Al redoble de tambores, que acentúan con su son grave los timbales, marchan ellos en dos largas hileras simulando píos cofrades. Avanzan enfundados en malolientes sayones y arrastran cadenas como delincuentes camino de galeras. Así es, a todos les espera el mar turbio, el vértice del temporal, la cruz de las tormentas, tripulando desde una oscura bodega, a fuerza de bogar remos, un navío de rumbo siempre incierto. Allí se les ha prometido libertad, una vida de selva profunda, de cuerpo próvido entre alimañas sueltas. Pero no es probable que lleguen mucho más allá del infierno. Por eso deben ser antes exhibidos, como carne propicia, como objeto de sacrificio, como ritual de castigo. Entre todos componen el ordenado espinazo de esta comitiva a la que con razón los espectadores denominan procesión del último día. Nadie de entre estos últimos ve en su destino trágico motivo de piedad ni aceptaría para ellos una solución misericordiosa. Nadie intenta tampoco encontrarles rostro y, si por casualidad lo encuentra, no espera verse sorprendido por su parecido familiar o por algún signo de cercanía. Con su ceño fruncido y agarrotado por el dolor, unos ojos que hacen aún arder sus aviesas intenciones y la boca atrapada en un gesto de desprecio y amargura, en la cara de cualquiera de ellos se adivina la de todos.
La calle se va viendo lentamente invadida por todos estos condenados. Llegan armados, pero esta vez de recios cirios, cuya tenue luz apenas les permite destacar entre las sombras. Engullidos por esa atmósfera espectral, al compás frenético que marcan los tambores, lo que todos los espectadores acaban viendo a su paso es una turba amenazante, pero sometida, que llega a la ciudad desde las belicosas aldeas de montaña. Por mucho que aparezcan rendidos, nadie espera que se despeguen, ahora en su derrota, de sus dioses feroces, de sus obediencias brutales, de sus costumbres ancestrales. Caminan mudos, pero hablan por ellos sus heridas, que aun después de la batalla siguen abiertas y parecen profundas. Algunos a duras penas logran avanzar, los más afortunados todavía renquean, casi todos rumian y aguantan su pesar en silencio, y no faltan los que dejan tras de sí un rastro de sangre oscura.

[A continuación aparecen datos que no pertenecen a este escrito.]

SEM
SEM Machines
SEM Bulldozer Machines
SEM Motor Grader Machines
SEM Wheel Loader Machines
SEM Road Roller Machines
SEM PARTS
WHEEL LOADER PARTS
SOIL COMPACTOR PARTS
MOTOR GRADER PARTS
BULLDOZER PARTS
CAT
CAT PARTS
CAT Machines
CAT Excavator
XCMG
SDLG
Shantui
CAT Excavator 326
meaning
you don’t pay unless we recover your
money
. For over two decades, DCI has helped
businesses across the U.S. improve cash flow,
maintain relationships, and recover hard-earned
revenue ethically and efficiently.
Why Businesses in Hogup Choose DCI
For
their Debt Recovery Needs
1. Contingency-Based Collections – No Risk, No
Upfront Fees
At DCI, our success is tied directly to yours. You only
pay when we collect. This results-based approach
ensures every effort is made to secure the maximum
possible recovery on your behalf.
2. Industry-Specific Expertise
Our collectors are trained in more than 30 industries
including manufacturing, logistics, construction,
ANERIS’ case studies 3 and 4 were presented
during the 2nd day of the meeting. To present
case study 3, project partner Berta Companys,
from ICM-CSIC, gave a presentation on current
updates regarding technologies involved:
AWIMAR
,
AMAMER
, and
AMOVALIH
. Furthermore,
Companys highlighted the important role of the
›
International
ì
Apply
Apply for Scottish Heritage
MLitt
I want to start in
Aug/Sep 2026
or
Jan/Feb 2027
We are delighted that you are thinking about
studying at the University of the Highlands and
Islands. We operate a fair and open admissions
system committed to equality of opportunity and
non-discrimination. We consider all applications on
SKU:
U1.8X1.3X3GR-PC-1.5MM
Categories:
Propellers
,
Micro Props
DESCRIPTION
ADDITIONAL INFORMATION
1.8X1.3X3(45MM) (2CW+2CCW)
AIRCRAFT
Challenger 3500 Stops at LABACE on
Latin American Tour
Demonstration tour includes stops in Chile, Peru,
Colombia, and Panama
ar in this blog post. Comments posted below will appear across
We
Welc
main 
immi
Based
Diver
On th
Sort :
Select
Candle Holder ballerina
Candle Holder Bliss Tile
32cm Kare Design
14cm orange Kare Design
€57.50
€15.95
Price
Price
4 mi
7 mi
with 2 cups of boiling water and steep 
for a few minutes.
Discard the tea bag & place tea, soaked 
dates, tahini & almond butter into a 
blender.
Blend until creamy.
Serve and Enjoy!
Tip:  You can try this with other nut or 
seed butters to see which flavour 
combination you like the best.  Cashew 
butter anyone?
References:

Por su parte, los que aún aguantan enteros se ven obligados a tirar de un enorme y pesado carro en el que, dentro de una jaula de madera y sentado en un tosco trono, traen a rastras a su señor supremo. Aunque permanece impávido, dando muestras de innegable dignidad y compostura, todos los que a ambos lados asisten al desfile necesitan ver en él al monstruo vencido. Hay quien le increpa, hay quien le arroja inmundicias, hay quien para intimidarle enarbola un palo, hay quien le escupe a la cara.
Como una marea oscura y silenciosa, cruza la comitiva la ciudad. Camino del puerto, de ella parece emerger el enjaulado, alzado en su sitial, como una figura casi sacra, como un dios fracasado, a punto de ser arrojado a los mares. Nadie parece guardar aprecio por ese ogro divino, sacado a la fuerza de su refugio en la montaña; su paseo concita todos los agravios que al cabo del tiempo ese público hoy vengativo y ayer pusilánime ha retenido. Aunque la luz apenas consigue iluminar esas dos orillas de la calle, todos lo ven, de manera que no cesan de surgir risas malévolas, puños airados y gritos humillantes. Es como si les reconfortara vivir su odio a oscuras, en multitudinario anonimato. Confían, eso sí, en perder pronto a todos esos penitentes de vista, haciendo buena y justa su condena, y en recibir desde otro cielo más favorable nueva protección divina. A pesar de sus deseos, saben que nada de esto podrá darse mientras ese enjaulado no acabe embarcado y a la deriva. De momento, todas sus miradas chocan contra la figura ambulante, contra esa imagen tan dura como cristalina que exhibe el denostado monstruo. Éste, lejos de rehuirlas, las devuelve como si de un espejo se tratara. Llegan hasta el fondo de la jaula donde todos pueden contemplarse y comprobar cómo sus miradas aceradas sólo revelan ansiedad, cómo están dominadas por un profundo temor. En el fondo temen ser tomados desde esa degradada cátedra por cofrades renegados. No es de extrañar, puesto que, en realidad, sólo su odio los distingue de quienes se reafirman como fieles seguidores. Con alivio ven esfumarse sus dudas, cuando ese triste leviatán, perdido en su fracaso y sin su aéreo brillo, es arrastrado por los suyos hasta el proceloso mar y enviado de ese modo al exilio.